I hate to see innocents hurt...
No one, particularly the Pakistanis should be surprised at this. The Pakistani's, along with their Saudi backers, started, trained, supplied the Taliban and continue to do, so even when one section of the Taliban turned against them. When you hand several states of your country to the Taliban, a radical terror movement, to govern, why do you think it's a shock when they act like radical terrorists? 
Wait until they get their hands on a Pakistani nuke...


----------



## CDG (Dec 16, 2014)

Jay said:


> I'm intrigued to see what kind of response Pakistan will have.



I'm not.  They won't take any serious action.


----------



## LimaOscarSierraTango (Dec 16, 2014)

pardus said:


> I hate to see innocents hurt...
> No one, particularly the Pakistanis should be surprised at this. The Pakistani's, along with their Saudi backers, started, trained, supplied the Taliban and continue to do, so even when one section of the Taliban turned against them.
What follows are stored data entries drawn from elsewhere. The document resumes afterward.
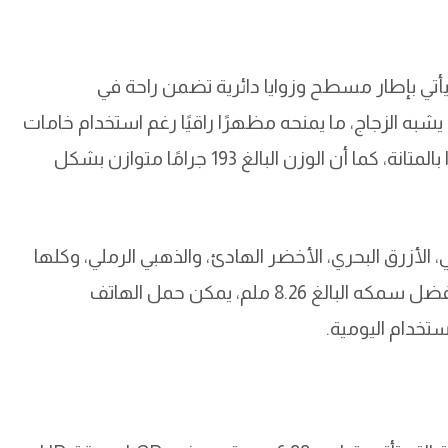
ة، حيث يأتي بإطار مسطح وزوايا دائرية تضمن راحة في
شبه الزجاج، ما يمنحه مظهرًا راقيًا رغم استخدام خامات
بلاستيكية. اللمسة النهائية للهاتف تعطيه شعورًا بالمتانة، كما أن الوزن البالغ 193 جرامًا متوازن بشكل
، الأزرق البحري، الأخضر الهادئ، والذهبي الرملي، وكلها
مستوحاة من الطبيعة وتناسب جميع الأذواق. وبفضل سمكه البالغ 8.26 ملم، يمكن حمل الهاتف
ستخدام اليومية.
When you hand several states of your country to the Taliban, a radical terror movement, to govern, why do you think it's a shock when they act like radical terrorists?
> Wait until they get their hands on a Pakistani nuke...



I wouldn't put it all on the Saudis and Pakis...  They weren't the only ones with their hands in the "Taliban jar".


----------



## CDG (Dec 16, 2014)

LimaOscarSierraTango said:


> I wouldn't put it all on the Saudis and Pakis...  They weren't the only ones with their hands in the "Taliban jar".



Not all, but certainly the lion's share since we left Afghanistan in the 80s.


----------



## Gunz (Dec 16, 2014)

This is the ISI's Monster. And a lot of other people have blood on their hands. And not just the Saudis, Paks and Iranians. The UN lifted sanctions against the Taliban. And the US, under our current President, supported Karzai in his attempts to negotiate with them.


----------



## Jäger (Dec 16, 2014)

Bunch of Savages...


----------



## Kraut783 (Dec 16, 2014)

Sooooooo....TTP attacks a school where PK Military officers sends their kids, in retaliation for military ops against TTP.....ya, I see PK military ramping up operations now, not decreasing.

RIP to the innocent....

Burn in hell to the TTP.


----------



## Rapid (Dec 18, 2014)

Guys, we're super serial about clamping down on terrorists. Really.

http://www.bbc.com/news/world-asia-30529137

*Mumbai attacks 'mastermind' Lakhvi bailed in Pakistan*

"A man accused of masterminding the 2008 Mumbai terror attacks has been granted bail by a court in Pakistan.

Zaki-ur-Rehman Lakhvi is one of seven men facing trial over the attacks in the Indian city, which left 165 people dead. Nine gunmen were also killed. The attacks in Mumbai damaged peace efforts between India and Pakistan. The bailing of Mr Lakhvi came a day after Pakistan PM Nawaz Sharif vowed to end terrorism after the Taliban killed 141 people at a school in Peshawar. Correspondents say the move will be an embarrassment for the Pakistani authorities who are under pressure to bring suspects in the case to justice."


----------



## RackMaster (Dec 18, 2014)

But he just attacked the enemy, I'm shocked they didn't give him a medal


----------



## pardus (Dec 18, 2014)

If Pakistan ceased to exist tomorrow I'd throw a fucking party.


----------



## AWP (Dec 19, 2014)

pardus said:


> If Pakistan ceased to exist tomorrow I'd throw a fucking party.


 
We'd compete for best "Pakistan Delenda Est" party.

Taliban of any stripe killing Pakistanis is hilarious to me. Reap it, PK, reap it. You created it, you trained it, you funded it, you can eat a dick.

If anyone wants some interesting reading, look up the Konduz airlift in 2001.


----------



## Rapid (Dec 21, 2014)

Don't worry, guys, the outrage will blow over soon. Then the Pakis can go back to blaming America for this and everything else. 

http://www.bbc.com/news/world-asia-30520596

_"An alternative narrative relating the school attacks is already emerging: rumours are circulating on social media and on the streets that it was the work of Indian or Afghan intelligence agencies. The fact that some of the attackers appear to have come from Central Asia lends weight to suggestions that there was a foreign hand in the attacks. 

The emerging analysis of the school massacre echoes that which occurred after the shooting of Malala Yousafzai. Initial shock eventually transformed to the almost mainstream view in Pakistan today that *Malala is a western stooge.*"_

Stupid fucks.


----------



## AWP (Dec 21, 2014)

The TTP has a history of recruiting foreigners. Pakistan manufactures its own reality and people buy into their outright lies. I'd say the majority of casualties in Afghanistan, regardless of the type, were because of direct or indirect Pakistani support. The country is rotten and doesn't deserve to exist.

We invaded the wrong country in 2003, but that's with hindsight.


----------